I had a very limited understanding of how anything worked. A colleague of mine came into my cube and said:
I think you can do some geo stuff with DNS, or something
Then he walked away. I stared out the window for a while.
Questions and Answers
I felt overwhelmed. I didn’t have any better ideas, so I sat down and wrote down all of my questions, and gradually started answering them. Here are a few examples:
Q: Can we use DNS to route traffic?
A: Yes, but it won’t work correctly 100% of the time.
Q: Why won’t DNS route customers correctly all of the time?
A: Generally, DNS lookups include a resolver IP but not a client IP. So it can geolocate the resolver but not the actual client requesting the lookup.
(I may discuss this more in a future post.)
Q: What percentage of customers won’t be routed correctly by DNS?
A: Not sure, but the number I’ve heard casually mentioned is between 1% and 5%.
Q: What will happen when DNS doesn’t route a customer correctly?
A: They will have a broken experience. There is a very large “why” for this that involves content metadata management along with typical system design constraints for latency, memory, and resiliency.
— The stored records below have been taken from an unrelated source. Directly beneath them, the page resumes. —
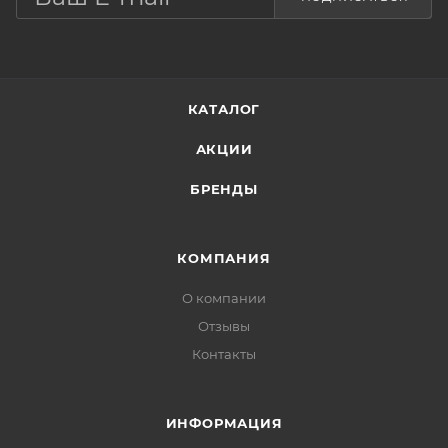
КАТАЛОГ
АКЦИИ
БРЕНДЫ
КОМПАНИЯ
О компании
Отзывы
Контакты
ИНФОРМАЦИЯ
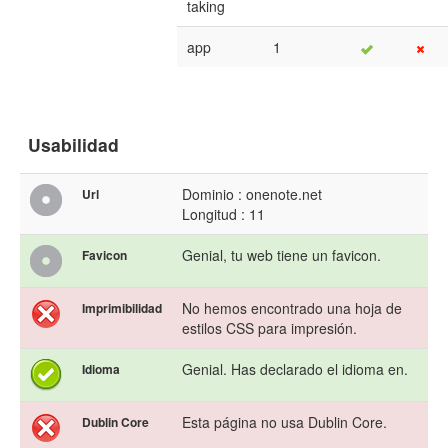
taking
app
1
Usabilidad
Dominio : onenote.net
Url
Longitud : 11
Genial, tu web tiene un favicon.
Favicon
No hemos encontrado una hoja de
Imprimibilidad
estilos CSS para impresión.
Genial. Has declarado el idioma en.
Idioma
Esta página no usa Dublin Core.
Dublin Core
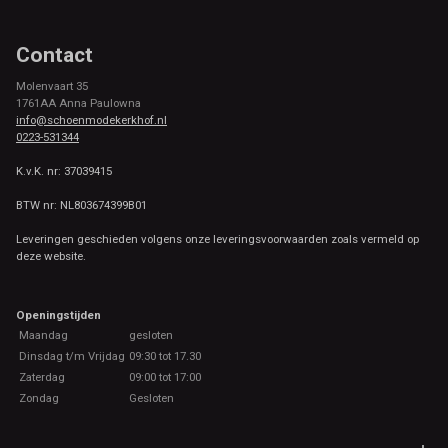
Contact
Molenvaart 35
1761AA Anna Paulowna
info@schoenmodekerkhof.nl
0223-531344
K.v.K. nr: 37039415
BTW nr: NL803674399B01
Leveringen geschieden volgens onze leveringsvoorwaarden zoals vermeld op
deze website.
Openingstijden
Maandag
gesloten
Dinsdag t/m Vrijdag
09:30 tot 17.30
Zaterdag
09:00 tot 17:00
Zondag
Gesloten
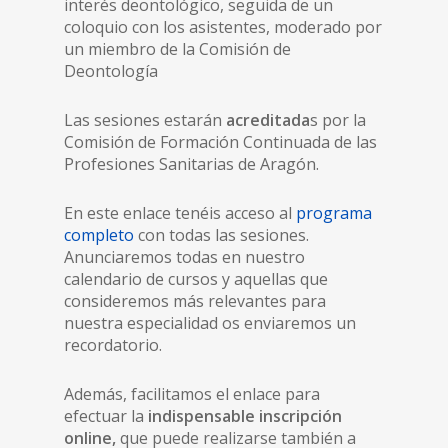
interés deontológico, seguida de un
coloquio con los asistentes, moderado por
un miembro de la Comisión de
Deontología
Las sesiones estarán
acreditada
s por la
Comisión de Formación Continuada de las
Profesiones Sanitarias de Aragón.
En este enlace tenéis acceso al
programa
completo
con todas las sesiones.
Anunciaremos todas en nuestro
calendario de cursos y aquellas que
consideremos más relevantes para
nuestra especialidad os enviaremos un
recordatorio.
Además, facilitamos el enlace para
efectuar la
indispensable inscripción
online,
que puede realizarse también a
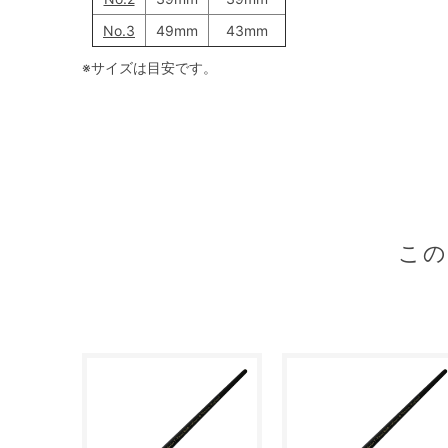
No.3
49mm
43mm
※サイズは目安です。
こ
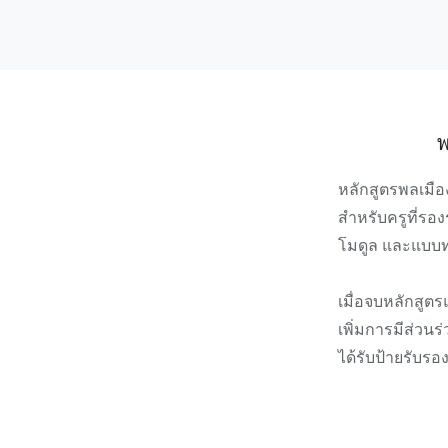
พ
หลักสูตรพลเมื
สำหรับครูที่รอ
โมดูล และแบบทด
เมื่อจบหลักสูต
เพิ่มการมีส่วน
ได้รับป้ายรับร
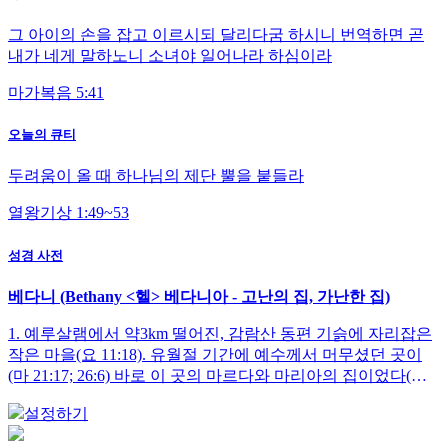
그 아이의 손을 잡고 이르시되 달리다굼 하시니 번역하면 곧
내가 네게 말하노니 소녀야 일어나라 하심이라
마가복음 5:41
오늘의 큐티
두려움이 올 때 하나님의 제단 뿔을 붙들라
열왕기상 1:49~53
성경 사전
베다니 (Bethany <헬> 베다니아 - 고난의 집, 가난한 집)
1. 예루살램에서 약3km 떨어진, 감람산 동편 기슭에 자리잡은
작은 마을(요 11:18). 유월절 기간에 예수께서 머무셨던 곳이
(마 21:17; 26:6) 바로 이 곳의 마르다와 마리아의 집이었다(요
12:12). 마르다의 오라비 나사로는 일찍이 예수님으로 말미암
설정하기
아 ..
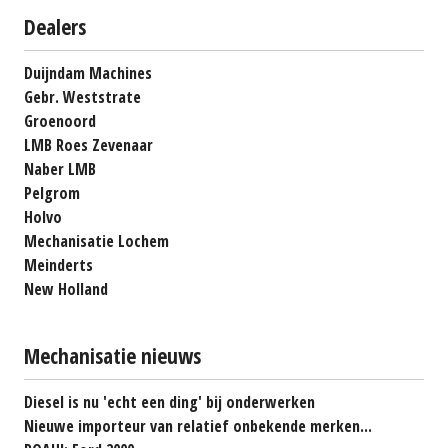
Dealers
Duijndam Machines
Gebr. Weststrate
Groenoord
LMB Roes Zevenaar
Naber LMB
Pelgrom
Holvo
Mechanisatie Lochem
Meinderts
New Holland
Mechanisatie nieuws
Diesel is nu 'echt een ding' bij onderwerken
Nieuwe importeur van relatief onbekende merken...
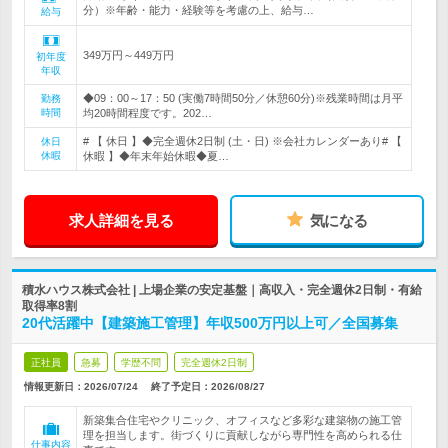
分）※年齢・能力・経験等を考慮の上、給与…
給与
349万円～449万円
初年度
年収
◆09：00～17：50 (実働7時間50分／休憩60分)※残業時間は月平
勤務
時間
均20時間程度です。202…
# 【 休日 】◆完全週休2日制 (土・日) ※会社カレンダーあり# 【
休日
休暇
休暇 】◆年末年始休暇◆夏…
求人詳細を見る
気になる
積水ハウス株式会社 | 上場企業の安定基盤｜高収入・完全週休2日制・有給
取得率8割
20代活躍中【建築施工管理】年収500万円以上可／全国募集
正社員
急募
学歴不問
完全週休2日制
情報更新日：2026/07/24
終了予定日：
2026/08/27
新築集合住宅やクリニック、オフィスなど多彩な建築物の施工管
理を担当します。街づくりに貢献しながら専門性を高められる仕
仕事内容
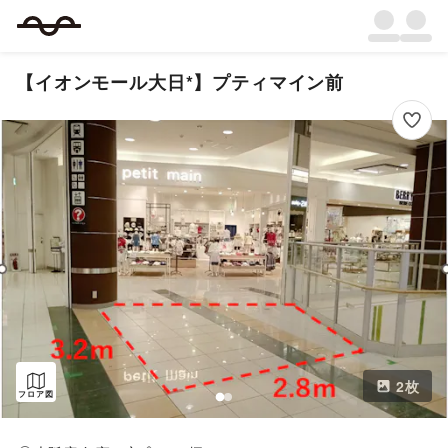
【イオンモール大日*】プティマイン前
2
枚
フロア図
(I may discuss this more in a future post.)
Q: How can we ensure that the product works for all customers?
A: We can either proxy or redirect them to the right place. If a customer can only be served from one region, but the requests can initially land in any region, you only have two options:
Modify your system to serve them from anywhere (not a practical option at the time)
Build a system to always route them to the right place.
Q: What’s the best choice, proxying or redirecting?
A: It depends: how much time do we have to solve the problem and what parts of our stack are most amenable to change?
(I will definitely discuss this more in a future post.)
(Also, I immediately apologized to myself for using the “it depends” architect-speak.)
Many more questions and answers followed, but you get the idea.
Isn’t This Obvious?
Fast forward to a few months ago. I received this feedback from a reviewer of Chapter 1:
Do you really need all of these words just to say that it’s good practice to write down questions and answer them?
Yes, I think I do. Here’s why:
This approach has been immensely valuable to me for years, even in non-software contexts (before meeting with an accountant or lawyer, for example).
When illustrating a point like this, details matter. A specific example of a problem where I used this approach is more valuable than saying, simply, “Try writing stuff down.”
Decision-making is hard. It’s easy to get overwhelmed by too much or too little information, too many choices, and people pressuring you to move more quickly than you are comfortable with.
I cannot overstate the value of sitting down, writing a bunch of questions, and starting to answer them.
Having one question answered feels exponentially better than zero. And before you know it, you’ve got a useful collection of information that you can convert into:
An opinion
A proposal (if necessary)
A decision
And look at that, you’re moving forward.
Next time you’re facing a complex problem, give this approach a try and let me know how it goes.